Union strike takes out the Twinkie

That delicious, spongy, creme-filled snack may be no more thanks to a strike by workers. Hostess, which makes the Twinkie and other confections, went through bankruptcy earlier this year and, as a result, had to renegotiate labor deals with unions.
While the International Brotherhood of Teamsters signed off on the proposed agreement, which allowed Hostess to cut salaries and benefits, the workers belonging to the Bakery, Confectionery, Tobacco Workers and Grain Millers International Union have refused to sign off:
Striking Hostess Brands workers remained on the picket lines across the country Thursday night, refusing a company ultimatum to return to work or face the liquidation of the national baker.
[…]
The Bakery, Confectionery, Tobacco Workers and Grain Millers International Union said the company stopped contributing to workers’ pensions last year, and the union wants pension benefits restored.Production at about a dozen of the company’s 33 plants has been seriously affected by the strike, said Lance Ignon, a Hostess spokesman.

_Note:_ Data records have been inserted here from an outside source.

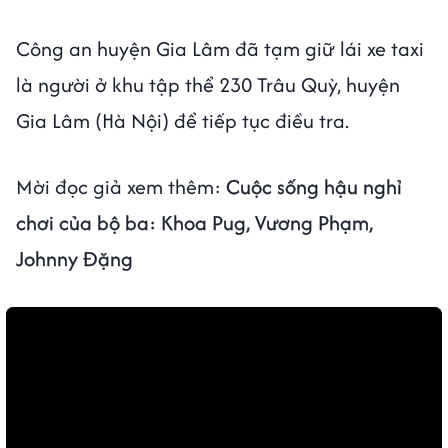
Công an huyện Gia Lâm đã tạm giữ lái xe taxi
là người ở khu tập thể 230 Trâu Quỳ, huyện
Gia Lâm (Hà Nội) để tiếp tục điều tra.
Mời đọc giả xem thêm:
Cuộc sống hậu nghỉ
chơi của bộ ba: Khoa Pug, Vương Phạm,
Johnny Đặng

He said a decision on liquidating the company may not come until Friday morning after it’s had a chance to assess plant operations late Thursday.

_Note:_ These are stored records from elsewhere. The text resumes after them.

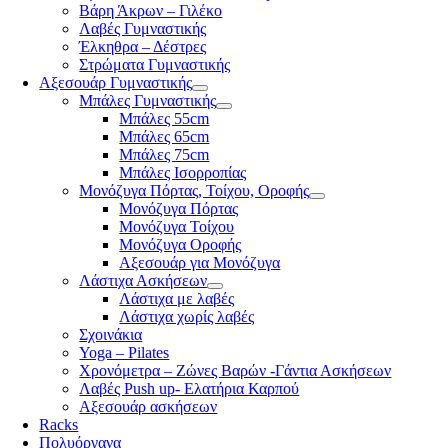
Βάρη Άκρων – Γιλέκο
Λαβές Γυμναστικής
Έλκηθρα – Δέστρες
Στρώματα Γυμναστικής
Αξεσουάρ Γυμναστικής
Μπάλες Γυμναστικής
Μπάλες 55cm
Μπάλες 65cm
Μπάλες 75cm
Μπάλες Ισορροπίας
Μονόζυγα Πόρτας, Τοίχου, Οροφής
Μονόζυγα Πόρτας
Μονόζυγα Τοίχου
Μονόζυγα Οροφής
Αξεσουάρ για Μονόζυγα
Λάστιχα Ασκήσεων
Λάστιχα με λαβές
Λάστιχα χωρίς λαβές
Σχοινάκια
Yoga – Pilates
Χρονόμετρα – Ζώνες Βαρών -Γάντια Ασκήσεων
Λαβές Push up- Ελατήρια Καρπού
Αξεσουάρ ασκήσεων
Racks
Πολυόργανα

The deal Hostess was offering wasn’t that bad given the economy. They’re asked workers to accept an 8% cut in salary and a 17% reduction in the company’s contribution to health insurance benefits, a combination that would have saved Hostess up to $200 million.
Unfortunately, Hostess announced earlier today that it would follow through on its threat to liquidate and shut down, eliminating some 18,500 jobs in
Hostess said a national strike by members of the Bakery, Confectionery, Tobacco Workers, and Grain Millers International Union that began last week had crippled its ability to produce and deliver products at several facilities.
The liquidation of the company will mean that most of its 18,500 employees will lose their jobs, Hostess said on Friday.
The 82-year-old company said it took the decision to shut down after determining that not enough employees had returned to work by a deadline on Thursday.
[…]
“We deeply regret the necessity of today’s decision, but we do not have the financial resources to weather an extended nationwide strike,” Chief Executive Gregory Rayburn said in a statement. “Hostess Brands will move promptly to lay off most of its 18,500-member workforce and focus on selling its assets to the highest bidders.”
This doesn’t wipe away some of the company’s financial problems, but the labor deals that were in place made it very difficult to compete in the business. Sothere you go, folks. Unions killed the Twinkie.
United Liberty








One union killed twinkies. The Teamsters agreed to the deal and tried to get the other one to take it too.
“While the International Brotherhood of Teamsters signed off on the proposed agreement, which allowed Hostess to cut salaries and benefits, the workers belonging to the Bakery, Confectionery, Tobacco Workers and Grain Millers International Union have refused to sign off.”
AFL-CIO is defending the bakers’ union.
As I said…
I tend to disagree that the Baker’s Union is solely responsible for the death of Hostess Brands, Inc., a company that traces its roots back to the founding of International Bakeries Corporation in 1930. Obviously, the failure of this union to agree to contract concessions led to today’s news, but there’s every reason to believe that Hostess would have ended up here anyway even it had gotten a deal with the union.
Consider these facts. First, this is the second time that Hostess was in Chapter 11. The first time lasted from 2004-2009. In all honesty, most company’s that file for Chapter 11 protection do not make it out successfully so they were arguably lucky to get out the first time. Unfortunately, it was barely two years before the company was falling behind again. It wasn’t making a profit, and it had defaulted on a $700 million post-bankruptcy loan. The present Chapter 11 case started in January of this year.
Clearly, labor costs were a huge problem for this company, but there were a number of other factors that appear to have contributed to their troubles. Among these are what seems to be a rather antiquated distribution system and the fact that consumer tastes have changed significantly over the years. These aren’t the 1970s when Hostess snacks were a ubiquitous part every kids lunch box. The bread side of the business was likely suffering from the fact that that particular market is saturated right now and that a lot of grocery store consumers are preferring to purchase breads made fresh on-sire rather than branded products.
So, yea, the Union was the proximate cause of today’s decision but my feeling is that it would’ve happened anyway.
I need to find more ways to use “proximate cause”
It’s a fun phrase to use
don’t suppose that high labor costs due to union excess could have had anything to do wtih the FIRST bankruptcy do you?
Maybe the 80% raise senior exec. gave themselves last year was a factor the $3 million exit bonus to former CEO and $1.5 million salary for current CEO helped a lot.